Just like humans, a dog’s life cycle features specific stages which they transition through as they get older. Dogs transition through the different stages of their life cycle at different speeds, and the rate of ageing is determined by factors such as genetics, nutrition and wellbeing.
While humans go through nine life stages, canines experience just four. And as dogs experience and complete their life cycle at a much faster rate than humans, it’s even more important to really cherish the different stages. These are:
Let’s explore each life stage. The age a dog hits each will depend on the breed.
Puppy – 0-18 months
The puppy stage begins at birth and lasts up until six to 18 months old, depending on the breed of dog. Puppies have no sight or hearing at birth, and cannot regulate their body temperature.
All this starts to change at two to four weeks, when they start to open their eyes, stand up and move around. As their senses begin to develop and their curiosity expands, they will start to take in their surroundings and discover new things on their own.
Things to consider at the puppy stage
- Vaccinations – your pup’s at its most vulnerable to diseases at this stage, so it’s important to keep on track with any necessary jabs
- House training – this is the optimum time for a puppy to learn
Adolescent dog – 6-18 months
Adolescence is the second stage of a canine’s life cycle, and will occur anytime between the ages of six and 18 months, depending on your dog’s breed. At this stage, your dog’s a lot like a human teenager, and will be experience a number of changes, including transformations on the hormonal and physical fronts.
Things to consider at the adolescent stage
- Behavioural changes – you may notice your dog ‘acting out’ in a similar way to a human teen. Attention span will be short, and you may have to deal with some disobedience. The key? Persevere with training at this point
- Sexual maturity – at this stage your dog will have reached sexual maturity. Female dogs will go into heat and be able to have puppies for the first time, and males will start to mark their territory by sniffing and/or urinating
Adult – one to six years
Your dog will reach the adult milestone at between one and six years old. You’ll be happy to know things should be more manageable at this point, as your dog will be used to its environment and behaviour should have settled!
Things to consider at the adult stage
- Ageing – your dog may start showing some signs of ageing at this point. He or she may be less playful, sleep more and seem to be slowing down a little on walks
Senior – six to 10 years
Your dog’s golden years will occur between the ages of six and 10, and it’s the stage where everything starts to slows down. You’ll likely notice that your dog is sleeping more, may be stiffer in the body and slower to move.

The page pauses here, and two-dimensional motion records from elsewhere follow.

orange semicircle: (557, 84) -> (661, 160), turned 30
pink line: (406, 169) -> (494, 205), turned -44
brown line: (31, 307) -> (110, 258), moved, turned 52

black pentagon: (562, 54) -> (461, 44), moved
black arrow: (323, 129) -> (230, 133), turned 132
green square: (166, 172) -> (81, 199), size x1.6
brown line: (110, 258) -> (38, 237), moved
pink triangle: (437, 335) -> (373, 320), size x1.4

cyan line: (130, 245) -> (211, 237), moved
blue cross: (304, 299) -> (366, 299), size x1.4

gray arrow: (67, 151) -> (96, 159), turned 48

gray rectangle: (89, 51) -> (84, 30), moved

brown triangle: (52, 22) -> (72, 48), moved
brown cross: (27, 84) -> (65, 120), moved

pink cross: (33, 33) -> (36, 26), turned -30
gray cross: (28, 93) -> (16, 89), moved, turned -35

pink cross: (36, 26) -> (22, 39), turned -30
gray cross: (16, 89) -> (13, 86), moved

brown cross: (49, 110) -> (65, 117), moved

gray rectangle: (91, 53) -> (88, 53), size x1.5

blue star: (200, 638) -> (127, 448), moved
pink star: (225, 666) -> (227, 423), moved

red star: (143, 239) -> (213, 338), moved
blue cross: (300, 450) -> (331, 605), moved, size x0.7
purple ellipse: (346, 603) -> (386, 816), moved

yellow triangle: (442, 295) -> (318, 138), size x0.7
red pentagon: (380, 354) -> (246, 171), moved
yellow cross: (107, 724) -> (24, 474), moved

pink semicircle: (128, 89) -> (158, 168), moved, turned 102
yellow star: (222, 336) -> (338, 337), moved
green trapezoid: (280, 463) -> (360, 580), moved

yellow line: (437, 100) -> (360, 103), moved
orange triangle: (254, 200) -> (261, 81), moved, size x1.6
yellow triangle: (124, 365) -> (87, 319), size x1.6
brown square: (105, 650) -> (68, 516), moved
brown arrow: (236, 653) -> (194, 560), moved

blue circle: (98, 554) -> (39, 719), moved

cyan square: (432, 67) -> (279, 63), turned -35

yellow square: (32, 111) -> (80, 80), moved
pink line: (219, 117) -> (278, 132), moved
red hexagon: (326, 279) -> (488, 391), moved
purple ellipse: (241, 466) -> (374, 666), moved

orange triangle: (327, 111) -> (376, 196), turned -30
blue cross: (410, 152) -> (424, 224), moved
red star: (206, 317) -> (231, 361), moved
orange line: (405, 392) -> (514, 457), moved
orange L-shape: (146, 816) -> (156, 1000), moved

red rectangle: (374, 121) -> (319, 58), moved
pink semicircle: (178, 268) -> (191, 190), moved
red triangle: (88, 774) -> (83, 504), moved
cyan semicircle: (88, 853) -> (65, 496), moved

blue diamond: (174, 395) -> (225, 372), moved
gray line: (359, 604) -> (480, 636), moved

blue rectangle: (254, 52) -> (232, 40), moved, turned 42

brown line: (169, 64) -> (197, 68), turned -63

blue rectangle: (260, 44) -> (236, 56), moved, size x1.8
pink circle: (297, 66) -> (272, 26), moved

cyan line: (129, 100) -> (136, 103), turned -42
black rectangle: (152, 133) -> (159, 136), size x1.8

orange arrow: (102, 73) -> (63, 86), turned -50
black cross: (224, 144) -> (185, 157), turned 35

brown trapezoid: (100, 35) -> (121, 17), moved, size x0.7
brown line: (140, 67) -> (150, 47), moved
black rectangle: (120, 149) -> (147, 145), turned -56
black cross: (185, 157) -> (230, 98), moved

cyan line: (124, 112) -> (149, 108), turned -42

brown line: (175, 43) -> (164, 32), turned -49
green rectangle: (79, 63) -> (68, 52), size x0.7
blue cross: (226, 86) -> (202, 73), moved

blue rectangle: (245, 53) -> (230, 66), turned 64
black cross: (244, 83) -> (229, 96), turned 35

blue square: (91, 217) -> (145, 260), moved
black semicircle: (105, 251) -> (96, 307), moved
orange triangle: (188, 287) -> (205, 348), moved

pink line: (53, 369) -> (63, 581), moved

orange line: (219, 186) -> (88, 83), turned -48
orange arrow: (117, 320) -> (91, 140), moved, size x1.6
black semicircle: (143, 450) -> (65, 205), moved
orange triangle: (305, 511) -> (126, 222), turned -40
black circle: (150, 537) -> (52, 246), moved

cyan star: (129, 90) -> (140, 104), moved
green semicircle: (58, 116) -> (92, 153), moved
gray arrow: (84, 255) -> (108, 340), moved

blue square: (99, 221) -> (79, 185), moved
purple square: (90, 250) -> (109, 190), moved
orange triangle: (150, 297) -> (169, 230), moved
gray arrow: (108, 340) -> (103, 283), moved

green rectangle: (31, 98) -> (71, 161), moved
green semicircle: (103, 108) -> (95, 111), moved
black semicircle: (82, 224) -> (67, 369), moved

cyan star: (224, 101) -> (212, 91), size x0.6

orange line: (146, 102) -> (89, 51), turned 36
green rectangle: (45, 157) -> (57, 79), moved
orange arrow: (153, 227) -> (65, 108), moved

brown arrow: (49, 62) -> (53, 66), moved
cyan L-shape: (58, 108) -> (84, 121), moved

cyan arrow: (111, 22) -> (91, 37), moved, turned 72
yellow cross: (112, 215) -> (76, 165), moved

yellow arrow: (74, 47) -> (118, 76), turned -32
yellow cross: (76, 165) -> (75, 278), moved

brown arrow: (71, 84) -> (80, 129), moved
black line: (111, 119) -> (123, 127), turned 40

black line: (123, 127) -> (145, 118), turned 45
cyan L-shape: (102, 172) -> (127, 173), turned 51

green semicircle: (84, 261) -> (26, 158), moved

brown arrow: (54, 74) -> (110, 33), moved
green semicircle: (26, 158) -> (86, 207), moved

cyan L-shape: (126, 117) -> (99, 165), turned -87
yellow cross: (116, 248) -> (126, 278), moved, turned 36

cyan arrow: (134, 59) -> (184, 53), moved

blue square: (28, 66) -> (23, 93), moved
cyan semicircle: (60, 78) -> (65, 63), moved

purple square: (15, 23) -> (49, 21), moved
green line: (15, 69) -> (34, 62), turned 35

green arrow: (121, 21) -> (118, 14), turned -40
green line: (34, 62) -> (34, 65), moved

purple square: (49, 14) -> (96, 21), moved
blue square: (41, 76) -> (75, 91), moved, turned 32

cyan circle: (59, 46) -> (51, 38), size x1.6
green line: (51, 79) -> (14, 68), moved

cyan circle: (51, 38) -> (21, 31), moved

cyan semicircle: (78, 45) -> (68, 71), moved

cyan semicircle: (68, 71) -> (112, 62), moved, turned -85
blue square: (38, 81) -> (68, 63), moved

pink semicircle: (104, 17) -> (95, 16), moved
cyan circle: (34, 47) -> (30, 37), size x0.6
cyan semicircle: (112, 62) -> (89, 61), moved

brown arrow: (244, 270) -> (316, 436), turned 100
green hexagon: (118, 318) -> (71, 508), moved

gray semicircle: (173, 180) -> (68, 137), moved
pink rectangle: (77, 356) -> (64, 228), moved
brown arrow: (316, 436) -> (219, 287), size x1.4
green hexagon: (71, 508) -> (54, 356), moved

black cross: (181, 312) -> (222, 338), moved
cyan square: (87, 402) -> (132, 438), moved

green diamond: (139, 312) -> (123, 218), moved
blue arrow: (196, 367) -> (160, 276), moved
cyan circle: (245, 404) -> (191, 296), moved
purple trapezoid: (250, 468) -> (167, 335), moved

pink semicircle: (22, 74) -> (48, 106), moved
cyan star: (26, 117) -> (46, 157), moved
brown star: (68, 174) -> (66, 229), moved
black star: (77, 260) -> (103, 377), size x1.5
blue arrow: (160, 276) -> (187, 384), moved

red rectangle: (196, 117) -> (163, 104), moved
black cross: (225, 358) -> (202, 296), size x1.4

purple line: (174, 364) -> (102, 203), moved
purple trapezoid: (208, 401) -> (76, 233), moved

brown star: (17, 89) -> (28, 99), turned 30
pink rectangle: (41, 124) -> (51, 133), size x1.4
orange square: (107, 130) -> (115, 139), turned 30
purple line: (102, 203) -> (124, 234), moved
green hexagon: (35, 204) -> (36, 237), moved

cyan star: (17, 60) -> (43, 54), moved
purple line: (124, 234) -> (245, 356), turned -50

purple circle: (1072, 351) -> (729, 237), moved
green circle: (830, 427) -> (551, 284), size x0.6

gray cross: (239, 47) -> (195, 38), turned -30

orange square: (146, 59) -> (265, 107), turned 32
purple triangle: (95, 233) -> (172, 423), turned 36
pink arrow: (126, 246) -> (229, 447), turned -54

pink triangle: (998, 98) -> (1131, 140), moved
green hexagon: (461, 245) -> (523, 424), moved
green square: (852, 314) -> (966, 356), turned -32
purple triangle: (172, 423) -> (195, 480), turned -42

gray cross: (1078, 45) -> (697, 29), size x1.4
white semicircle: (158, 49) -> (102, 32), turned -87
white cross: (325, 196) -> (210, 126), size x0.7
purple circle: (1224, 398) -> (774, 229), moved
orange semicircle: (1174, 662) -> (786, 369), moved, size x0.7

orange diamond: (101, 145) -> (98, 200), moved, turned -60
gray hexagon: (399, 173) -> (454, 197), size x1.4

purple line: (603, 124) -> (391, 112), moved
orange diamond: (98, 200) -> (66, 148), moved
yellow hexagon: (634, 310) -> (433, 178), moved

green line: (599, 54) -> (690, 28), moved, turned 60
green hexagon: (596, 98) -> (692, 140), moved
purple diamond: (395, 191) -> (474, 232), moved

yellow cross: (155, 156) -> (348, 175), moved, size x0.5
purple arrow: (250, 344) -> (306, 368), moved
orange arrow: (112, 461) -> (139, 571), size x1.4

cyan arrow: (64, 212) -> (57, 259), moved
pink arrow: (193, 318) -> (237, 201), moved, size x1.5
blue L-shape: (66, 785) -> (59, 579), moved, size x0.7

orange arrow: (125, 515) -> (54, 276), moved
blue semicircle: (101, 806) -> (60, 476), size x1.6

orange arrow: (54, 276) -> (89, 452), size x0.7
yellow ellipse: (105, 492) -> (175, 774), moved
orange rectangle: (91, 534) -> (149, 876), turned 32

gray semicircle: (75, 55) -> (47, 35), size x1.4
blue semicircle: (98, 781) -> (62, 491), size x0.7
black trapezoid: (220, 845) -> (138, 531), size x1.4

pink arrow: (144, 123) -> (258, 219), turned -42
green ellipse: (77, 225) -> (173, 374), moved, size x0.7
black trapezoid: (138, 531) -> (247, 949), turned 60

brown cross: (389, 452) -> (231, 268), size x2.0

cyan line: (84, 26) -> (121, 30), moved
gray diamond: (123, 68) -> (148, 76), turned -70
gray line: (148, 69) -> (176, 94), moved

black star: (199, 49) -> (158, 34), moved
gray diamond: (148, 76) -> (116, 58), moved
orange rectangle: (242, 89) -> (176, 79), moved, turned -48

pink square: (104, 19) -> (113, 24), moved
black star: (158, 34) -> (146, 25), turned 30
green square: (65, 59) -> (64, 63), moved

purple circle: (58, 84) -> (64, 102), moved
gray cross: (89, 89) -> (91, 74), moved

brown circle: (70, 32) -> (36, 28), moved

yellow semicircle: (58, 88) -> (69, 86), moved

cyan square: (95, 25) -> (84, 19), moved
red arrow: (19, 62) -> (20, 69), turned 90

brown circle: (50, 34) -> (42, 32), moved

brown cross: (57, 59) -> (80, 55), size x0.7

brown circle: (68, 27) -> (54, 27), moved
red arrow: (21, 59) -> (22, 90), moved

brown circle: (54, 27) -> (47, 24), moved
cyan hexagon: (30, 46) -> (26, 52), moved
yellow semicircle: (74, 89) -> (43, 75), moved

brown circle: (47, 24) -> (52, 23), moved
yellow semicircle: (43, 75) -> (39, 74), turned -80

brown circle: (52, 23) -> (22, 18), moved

Things to consider at the senior stage
- Exercise – keep walks short and sweet. Little and often as opposed to long treks
- Dental issues – pay close attention to your canine’s pearly whites at this stage, as dental problems are more common with senior dogs. Be mindful of what toys they’re chewing, as well
- Stiff joints – older dogs are likely to experience joint stiffness as decay and muscle weakness set in. Try a supplement designed for older joints to improve mobility and aid comfort
- Vet check-ins – as your dog nears the winter of his or her life, it’s crucial to stay on top of check-ups
Different breeds and sizes of dogs will age at very different rates. And while the Seven Year Rule is, in fact, a myth, it is true that dogs age at a considerably faster rate than humans. All the more reason to cherish every moment!
How old in human years is my 14yrs old Yorkshire Terrier
My boy is a rescued shih Tzu/lassa apsa
He is 13years 8 months old. He had doggie Dementia, losing his eyesight and hearing but he is a very unique dog as no vets can handle him but if I am with him they can do blood tests anything that is needed.
Thankyou for this information,it’s very enlightening! I have two senior pugs 13 and 11.
This will help me understand more of how to help them!